"Look here, fellows, don't be fools," Ralph went on, still showing no loss of temper. "The hour Mr. Colter and Miss Ralston tell me they want me to give up my job at the Rainbow Mine, that hour I go. And the minute I am really convinced that another man is able to do my work better than I can, that man gets my position, if I can persuade the Rainbow Mine owners to try him. But I've got to study things out here a little longer, I've got to make some new experiments and maybe kind of feel my way slowly toward deciding what had best be done. I have been away for the past ten days studying conditions at other mines and trying to find out some of the latest ideas in mining machinery."

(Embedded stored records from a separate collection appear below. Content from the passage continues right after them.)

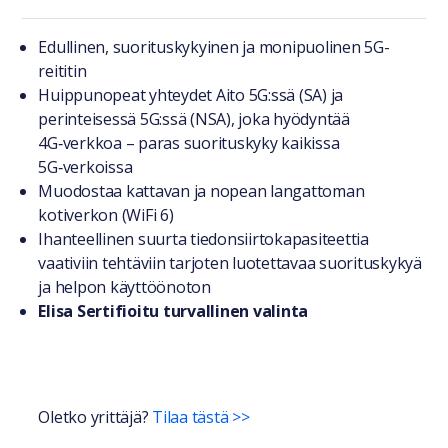
Tuotteesta lyhyesti
Edullinen, suorituskykyinen ja monipuolinen 5G-
reititin
Huippunopeat yhteydet Aito 5G:ssä (SA) ja
perinteisessä 5G:ssä (NSA), joka hyödyntää
4G‑verkkoa – paras suorituskyky kaikissa
5G‑verkoissa
Muodostaa kattavan ja nopean langattoman
kotiverkon (WiFi 6)
Ihanteellinen suurta tiedonsiirtokapasiteettia
vaativiin tehtäviin tarjoten luotettavaa suorituskykyä
ja helpon käyttöönoton
Elisa Sertifioitu turvallinen valinta
Oletko yrittäjä?
Tilaa tästä >>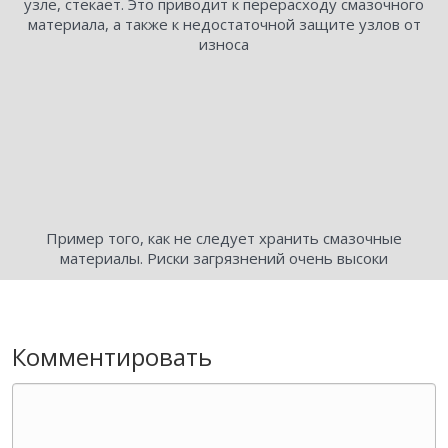
узле, стекает. Это приводит к перерасходу смазочного
материала, а также к недостаточной защите узлов от
износа
Пример того, как не следует хранить смазочные
материалы. Риски загрязнений очень высоки
Комментировать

But the other men were making no pretense of listening and were muttering and talking among themselves as a direct and intentional insult to the speaker. Ralph waited in silence, and Jean had an intuition that the end of the discussion was about to take place. The noises that the miners were making were ugly, vicious sounds entirely unfamiliar to the girl's ears and she had no conception of what they might portend. She had a sudden fear that they might mean some bodily injury to the younger man. Then would she have the courage to rush out to his defense as Jack undoubtedly would have, no matter what overtook her?
But she was mistaken in the form of her present uneasiness.
"You can talk that way here, if it makes you feel better, young fellow," one of the other miners announced contemptuously, "but it ain't goin' to make a mite of difference in the way things has to go. We give you thirty-six hours' notice to get clear of Rainbow Mine, and if you don't, why you can stay around here and play by yourself as long as you like provided your bosses are willing to give up the gold-mining business. Because if you stay, we git out and that means there is not another miner going to be allowed down a shaft in this here mine."
"You mean," said Ralph, "that you are going to strike and make the other men boycott us. I don't believe your union will stand for it. You haven't got a kick coming to you about your hours of work, or your pay, or any of the conditions about the mine. And just because you don't think I've got brains enough for my job is no reason why you should strike. I want you to know, you fellows," and here Ralph's voice was no longer in the least conciliatory, but as firm and decisive as a judge's sentence, "I am a union man myself, but you must understand once and for all that if the Rainbow Mine owners agree to stand by me I am going to keep on with the job of bossing this mine. And I am going to keep on digging out the gold we can get with our old tools until there's a way of knowing what ought to be done next. But I think in the future it is going to suit me better to have another lot of men to work with me and I think I'll be able to get hold of them. You may go to your quarters now. I'll let you hear in the morning what Miss Ralston and Mr. Colter want to do."
And to Jean Bruce's immense amazement, though some of the men laughed rudely and others muttered threats and curses, the entire number after some delay and further discussion among themselves, walked off, leaving Ralph Merrit entirely alone. Notwithstanding, the miners were evidently unanimous in their intention.
Jean snuggled closer than before in her rocky alcove, scarcely daring to breathe for fear of their discovering her and so creating further ill feeling. Then after they had gone, and the last man of them was entirely out of sight, she still did not move. For Ralph Merrit had never stirred from his position and she did not know whether she even wished him to learn of her eavesdropping.
Ralph did not move and Jean was growing bored with her cramped position, now that events were no longer sufficiently exciting to make her forget herself. Besides, did she not really wish to let Ralph know just how she felt about him?
Curiously he did not turn around until she was within a few feet of him. Yet when he did, Jean laughed and clapped her hands childishly at the change in his expression since their interview on the veranda.
"Why, Jean, where have you come from? You did not see anybody, did you, on your way from the house? This is not a place where you should be."